# DATA SUPPLIED
####
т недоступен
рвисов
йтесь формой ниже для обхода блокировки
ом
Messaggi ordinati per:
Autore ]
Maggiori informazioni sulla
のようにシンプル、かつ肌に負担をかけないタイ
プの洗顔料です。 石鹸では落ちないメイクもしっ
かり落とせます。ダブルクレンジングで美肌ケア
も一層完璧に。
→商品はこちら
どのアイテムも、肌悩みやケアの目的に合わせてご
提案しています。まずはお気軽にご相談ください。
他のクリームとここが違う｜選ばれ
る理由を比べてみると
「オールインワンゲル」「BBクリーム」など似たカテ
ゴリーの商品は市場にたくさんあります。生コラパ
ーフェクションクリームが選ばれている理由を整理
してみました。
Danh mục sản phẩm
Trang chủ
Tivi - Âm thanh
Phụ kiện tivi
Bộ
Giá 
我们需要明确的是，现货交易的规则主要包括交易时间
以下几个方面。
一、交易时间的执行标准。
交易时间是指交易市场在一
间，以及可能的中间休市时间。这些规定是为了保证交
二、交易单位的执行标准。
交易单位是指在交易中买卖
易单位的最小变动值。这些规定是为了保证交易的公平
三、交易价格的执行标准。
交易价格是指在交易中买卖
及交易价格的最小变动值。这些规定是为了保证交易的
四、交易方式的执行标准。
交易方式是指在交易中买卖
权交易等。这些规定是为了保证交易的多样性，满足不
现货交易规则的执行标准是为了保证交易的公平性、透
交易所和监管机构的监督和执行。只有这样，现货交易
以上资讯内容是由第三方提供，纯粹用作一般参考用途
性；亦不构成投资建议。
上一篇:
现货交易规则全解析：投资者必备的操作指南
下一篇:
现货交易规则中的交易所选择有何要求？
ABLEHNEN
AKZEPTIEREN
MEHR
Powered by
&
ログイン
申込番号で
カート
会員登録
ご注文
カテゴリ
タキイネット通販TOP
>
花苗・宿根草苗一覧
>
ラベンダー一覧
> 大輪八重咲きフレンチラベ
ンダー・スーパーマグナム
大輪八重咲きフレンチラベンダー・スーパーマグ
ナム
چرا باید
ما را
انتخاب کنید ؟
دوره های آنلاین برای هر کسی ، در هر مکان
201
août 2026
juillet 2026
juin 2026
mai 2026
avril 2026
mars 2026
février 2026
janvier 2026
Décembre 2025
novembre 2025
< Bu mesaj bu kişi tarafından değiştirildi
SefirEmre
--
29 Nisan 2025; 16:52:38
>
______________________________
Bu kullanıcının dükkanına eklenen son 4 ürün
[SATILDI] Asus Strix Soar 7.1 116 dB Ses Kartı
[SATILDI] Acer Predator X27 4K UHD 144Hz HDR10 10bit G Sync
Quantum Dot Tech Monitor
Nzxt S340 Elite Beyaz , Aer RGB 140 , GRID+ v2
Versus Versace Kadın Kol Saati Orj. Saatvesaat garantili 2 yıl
####
Nothing in the material may change; reproduce it all.

т недоступен
рвисов
йтесь формой ниже для обхода блокировки
ом
Messaggi ordinati per:
Autore ]
Maggiori informazioni sulla
のようにシンプル、かつ肌に負担をかけないタイ
プの洗顔料です。 石鹸では落ちないメイクもしっ
かり落とせます。ダブルクレンジングで美肌ケア
も一層完璧に。
→商品はこちら
どのアイテムも、肌悩みやケアの目的に合わせてご
提案しています。まずはお気軽にご相談ください。
他のクリームとここが違う｜選ばれ
る理由を比べてみると
「オールインワンゲル」「BBクリーム」など似たカテ
ゴリーの商品は市場にたくさんあります。生コラパ
ーフェクションクリームが選ばれている理由を整理
してみました。
Danh mục sản phẩm
Trang chủ
Tivi - Âm thanh
Phụ kiện tivi
Bộ
Giá 
我们需要明确的是，现货交易的规则主要包括交易时间
以下几个方面。
一、交易时间的执行标准。
交易时间是指交易市场在一
间，以及可能的中间休市时间。这些规定是为了保证交
二、交易单位的执行标准。
交易单位是指在交易中买卖
易单位的最小变动值。这些规定是为了保证交易的公平
三、交易价格的执行标准。
交易价格是指在交易中买卖
及交易价格的最小变动值。这些规定是为了保证交易的
四、交易方式的执行标准。
交易方式是指在交易中买卖
权交易等。这些规定是为了保证交易的多样性，满足不
现货交易规则的执行标准是为了保证交易的公平性、透
交易所和监管机构的监督和执行。只有这样，现货交易
以上资讯内容是由第三方提供，纯粹用作一般参考用途
性；亦不构成投资建议。
上一篇:
现货交易规则全解析：投资者必备的操作指南
下一篇:
现货交易规则中的交易所选择有何要求？
ABLEHNEN
AKZEPTIEREN
MEHR
Powered by
&
ログイン
申込番号で
カート
会員登録
ご注文
カテゴリ
タキイネット通販TOP
>
花苗・宿根草苗一覧
>
ラベンダー一覧
> 大輪八重咲きフレンチラベ
ンダー・スーパーマグナム
大輪八重咲きフレンチラベンダー・スーパーマグ
ナム
چرا باید
ما را
انتخاب کنید ؟
دوره های آنلاین برای هر کسی ، در هر مکان
201
août 2026
juillet 2026
juin 2026
mai 2026
avril 2026
mars 2026
février 2026
janvier 2026
Décembre 2025
novembre 2025
< Bu mesaj bu kişi tarafından değiştirildi
SefirEmre
--
29 Nisan 2025; 16:52:38
>
______________________________
Bu kullanıcının dükkanına eklenen son 4 ürün
[SATILDI] Asus Strix Soar 7.1 116 dB Ses Kartı
[SATILDI] Acer Predator X27 4K UHD 144Hz HDR10 10bit G Sync
Quantum Dot Tech Monitor
Nzxt S340 Elite Beyaz , Aer RGB 140 , GRID+ v2
Versus Versace Kadın Kol Saati Orj. Saatvesaat garantili 2 yıl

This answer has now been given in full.